Supplied entries: Begin
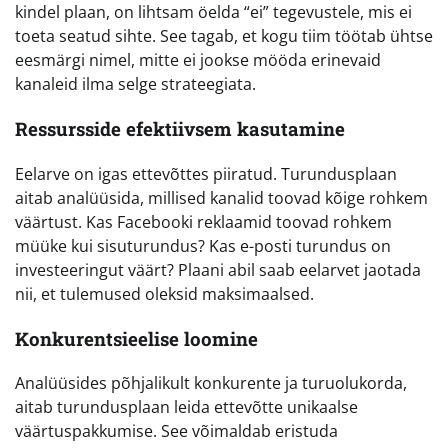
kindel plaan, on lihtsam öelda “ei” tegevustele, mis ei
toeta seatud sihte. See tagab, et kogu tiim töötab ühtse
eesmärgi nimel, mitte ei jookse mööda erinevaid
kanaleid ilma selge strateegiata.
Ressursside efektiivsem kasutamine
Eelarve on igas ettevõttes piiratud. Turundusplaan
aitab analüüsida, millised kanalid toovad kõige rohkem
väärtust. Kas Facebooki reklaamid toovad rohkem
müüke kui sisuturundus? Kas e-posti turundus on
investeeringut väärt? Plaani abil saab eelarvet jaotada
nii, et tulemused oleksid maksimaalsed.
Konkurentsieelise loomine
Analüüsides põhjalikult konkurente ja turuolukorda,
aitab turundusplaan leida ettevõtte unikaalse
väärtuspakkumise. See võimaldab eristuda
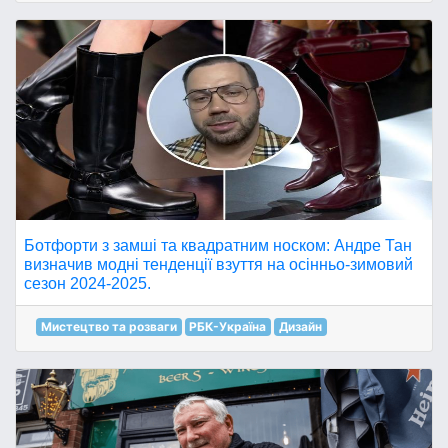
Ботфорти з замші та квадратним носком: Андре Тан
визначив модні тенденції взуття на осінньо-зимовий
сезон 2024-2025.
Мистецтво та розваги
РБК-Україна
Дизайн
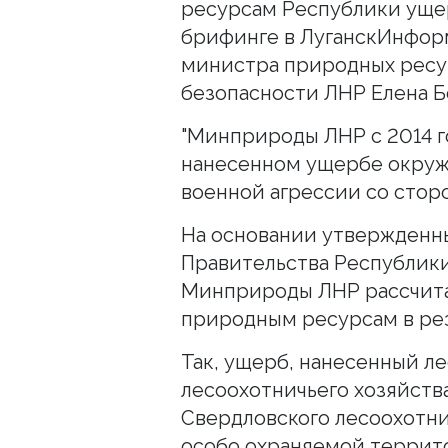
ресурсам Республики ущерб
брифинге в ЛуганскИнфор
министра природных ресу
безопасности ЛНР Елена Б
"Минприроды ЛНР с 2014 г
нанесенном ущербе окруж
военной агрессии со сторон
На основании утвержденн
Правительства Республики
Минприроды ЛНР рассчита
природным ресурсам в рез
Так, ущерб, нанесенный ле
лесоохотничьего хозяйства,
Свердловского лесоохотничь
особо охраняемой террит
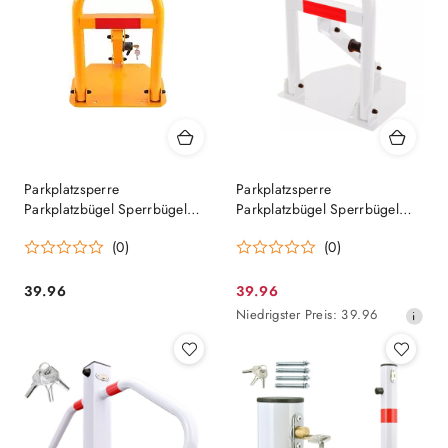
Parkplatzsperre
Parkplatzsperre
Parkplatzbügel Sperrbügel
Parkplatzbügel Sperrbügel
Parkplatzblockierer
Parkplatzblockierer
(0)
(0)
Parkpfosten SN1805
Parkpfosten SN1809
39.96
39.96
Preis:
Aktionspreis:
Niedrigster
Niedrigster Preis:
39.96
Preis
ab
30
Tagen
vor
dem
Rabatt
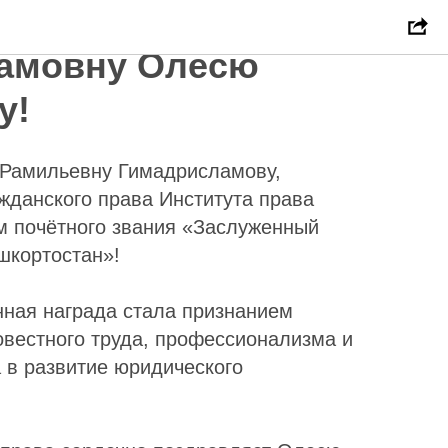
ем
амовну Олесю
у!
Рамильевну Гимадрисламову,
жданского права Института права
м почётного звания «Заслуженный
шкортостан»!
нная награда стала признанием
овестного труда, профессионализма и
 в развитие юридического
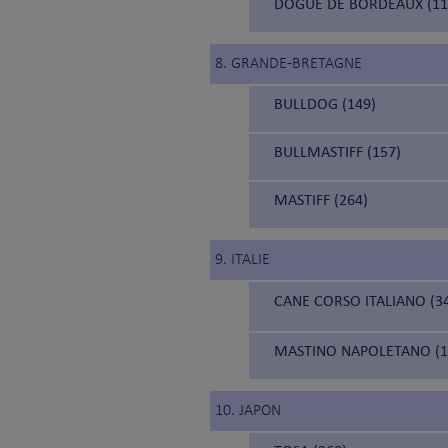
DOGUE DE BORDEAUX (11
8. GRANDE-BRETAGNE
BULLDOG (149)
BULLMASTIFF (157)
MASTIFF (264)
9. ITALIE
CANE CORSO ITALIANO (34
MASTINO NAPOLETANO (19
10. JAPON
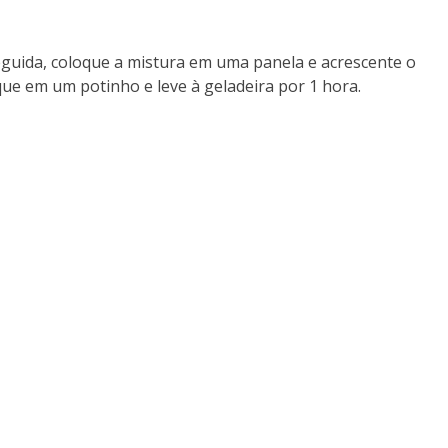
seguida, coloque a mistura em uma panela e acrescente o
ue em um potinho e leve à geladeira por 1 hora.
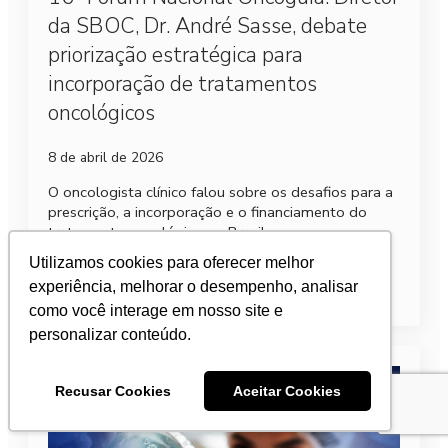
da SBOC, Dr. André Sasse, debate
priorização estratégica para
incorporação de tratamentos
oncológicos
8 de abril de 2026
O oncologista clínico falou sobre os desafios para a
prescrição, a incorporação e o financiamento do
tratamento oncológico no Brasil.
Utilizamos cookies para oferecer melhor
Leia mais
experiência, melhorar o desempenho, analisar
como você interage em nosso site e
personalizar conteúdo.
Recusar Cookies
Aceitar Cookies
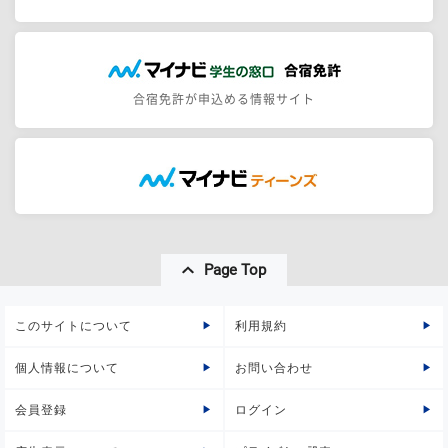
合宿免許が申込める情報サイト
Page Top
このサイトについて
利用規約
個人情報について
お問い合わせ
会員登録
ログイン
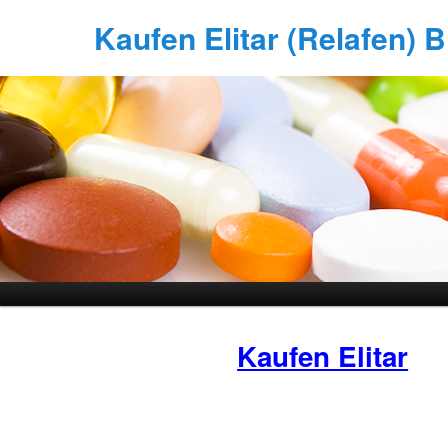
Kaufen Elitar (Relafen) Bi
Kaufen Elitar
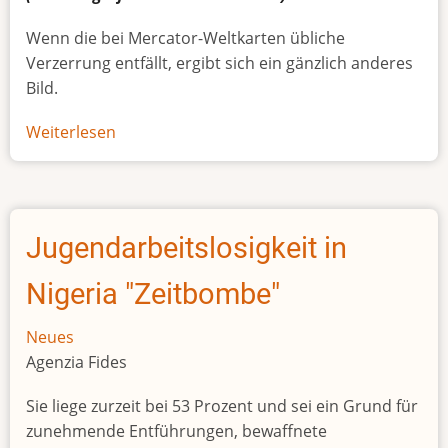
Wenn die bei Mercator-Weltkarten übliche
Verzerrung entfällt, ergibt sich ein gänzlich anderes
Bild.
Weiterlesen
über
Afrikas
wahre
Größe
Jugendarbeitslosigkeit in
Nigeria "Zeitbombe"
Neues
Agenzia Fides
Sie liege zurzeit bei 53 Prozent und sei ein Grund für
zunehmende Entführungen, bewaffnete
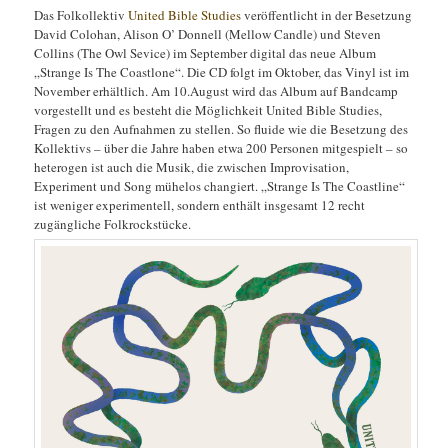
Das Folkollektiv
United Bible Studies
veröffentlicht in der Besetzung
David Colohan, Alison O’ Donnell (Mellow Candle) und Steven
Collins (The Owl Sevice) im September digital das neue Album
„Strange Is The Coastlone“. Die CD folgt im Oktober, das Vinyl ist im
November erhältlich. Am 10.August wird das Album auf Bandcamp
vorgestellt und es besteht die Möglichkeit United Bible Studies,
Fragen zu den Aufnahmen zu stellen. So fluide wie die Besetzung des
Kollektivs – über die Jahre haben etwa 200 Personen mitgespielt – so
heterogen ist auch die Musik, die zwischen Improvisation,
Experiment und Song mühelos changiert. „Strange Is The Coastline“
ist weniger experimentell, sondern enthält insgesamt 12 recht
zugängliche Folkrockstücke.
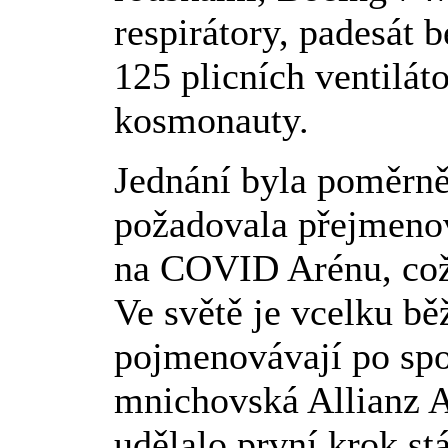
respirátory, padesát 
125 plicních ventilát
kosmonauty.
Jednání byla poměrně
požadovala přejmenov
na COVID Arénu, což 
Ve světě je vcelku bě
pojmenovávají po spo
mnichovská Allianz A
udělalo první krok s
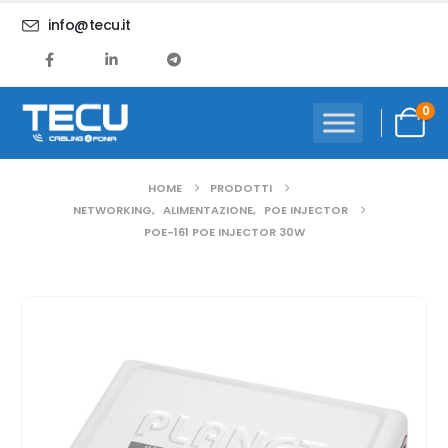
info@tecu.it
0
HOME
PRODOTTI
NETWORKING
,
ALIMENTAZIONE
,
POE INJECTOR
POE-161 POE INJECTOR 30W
Supplied entries: End
Supplied entries: Begin
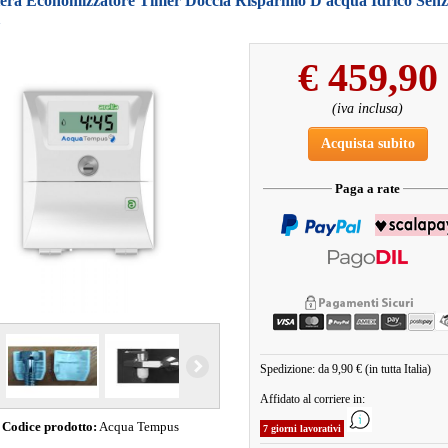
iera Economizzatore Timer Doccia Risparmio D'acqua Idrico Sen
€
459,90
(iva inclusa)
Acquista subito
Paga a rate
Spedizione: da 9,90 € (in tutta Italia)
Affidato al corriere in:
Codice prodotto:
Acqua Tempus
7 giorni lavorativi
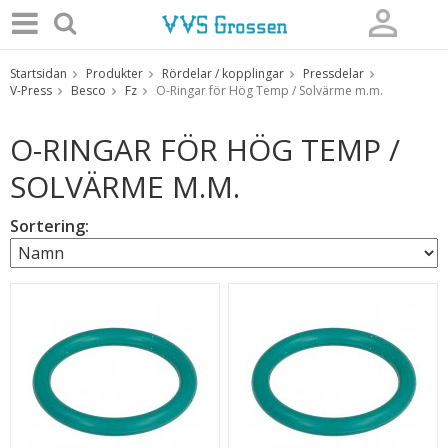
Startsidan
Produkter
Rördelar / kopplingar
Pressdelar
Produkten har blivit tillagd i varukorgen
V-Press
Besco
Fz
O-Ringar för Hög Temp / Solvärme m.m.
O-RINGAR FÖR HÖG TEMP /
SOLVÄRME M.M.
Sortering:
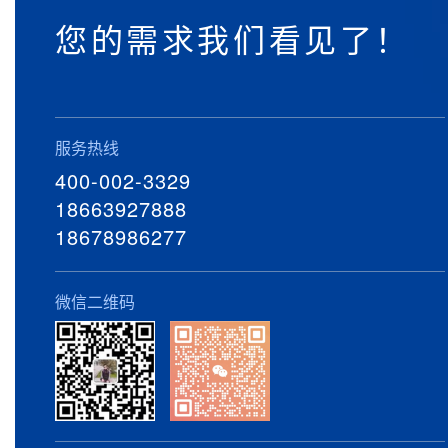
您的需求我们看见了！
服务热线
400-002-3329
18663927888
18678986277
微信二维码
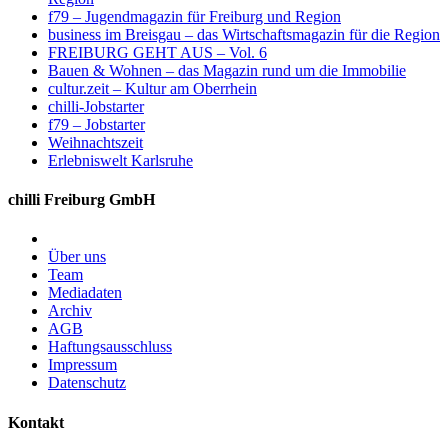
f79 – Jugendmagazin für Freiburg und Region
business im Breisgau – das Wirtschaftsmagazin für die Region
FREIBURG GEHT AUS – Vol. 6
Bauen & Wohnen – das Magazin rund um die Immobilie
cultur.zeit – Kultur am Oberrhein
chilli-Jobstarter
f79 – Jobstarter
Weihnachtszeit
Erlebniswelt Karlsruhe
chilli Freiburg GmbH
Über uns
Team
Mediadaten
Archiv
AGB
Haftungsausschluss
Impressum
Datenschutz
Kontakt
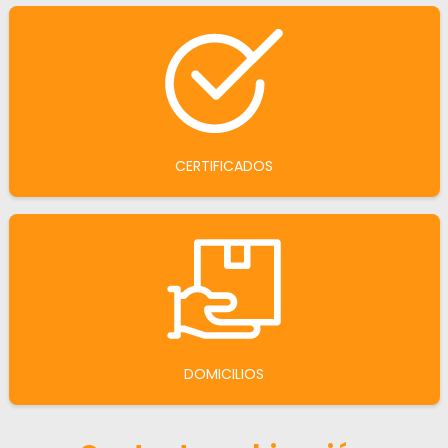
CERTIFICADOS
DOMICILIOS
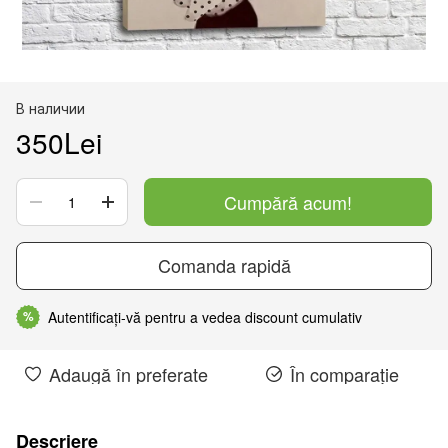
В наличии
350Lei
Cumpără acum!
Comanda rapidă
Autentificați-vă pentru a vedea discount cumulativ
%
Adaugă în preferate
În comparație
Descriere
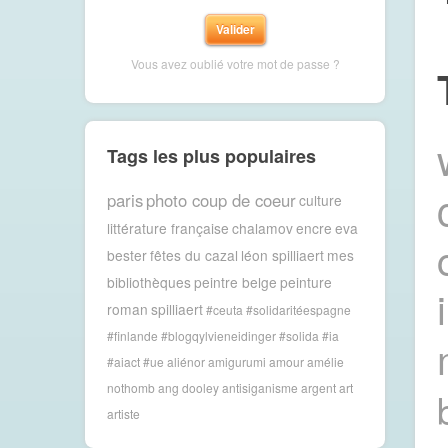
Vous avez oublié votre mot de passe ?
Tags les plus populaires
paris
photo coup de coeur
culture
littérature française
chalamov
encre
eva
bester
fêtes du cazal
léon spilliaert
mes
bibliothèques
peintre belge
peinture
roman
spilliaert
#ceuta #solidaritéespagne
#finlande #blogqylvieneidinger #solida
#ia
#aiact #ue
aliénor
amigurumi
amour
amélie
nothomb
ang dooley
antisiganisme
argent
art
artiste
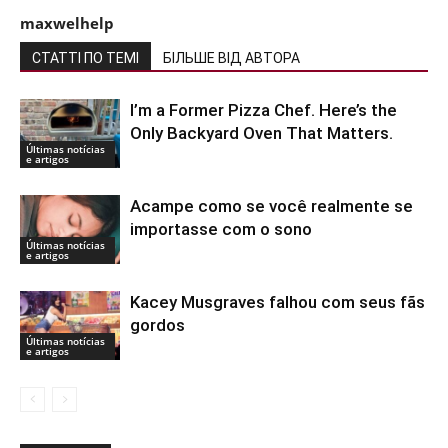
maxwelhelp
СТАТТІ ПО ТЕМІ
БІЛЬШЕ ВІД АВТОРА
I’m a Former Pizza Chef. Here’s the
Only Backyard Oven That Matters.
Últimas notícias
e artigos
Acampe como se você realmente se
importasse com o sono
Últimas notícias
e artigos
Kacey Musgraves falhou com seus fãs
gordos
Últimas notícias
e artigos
Supplied entries: End
- [Problem requirements] Go through the data above and copy each line in which "United" appears.

- [Exercise solution]
United Bible Studies
vorgestellt und es besteht die Möglichkeit United Bible Studies,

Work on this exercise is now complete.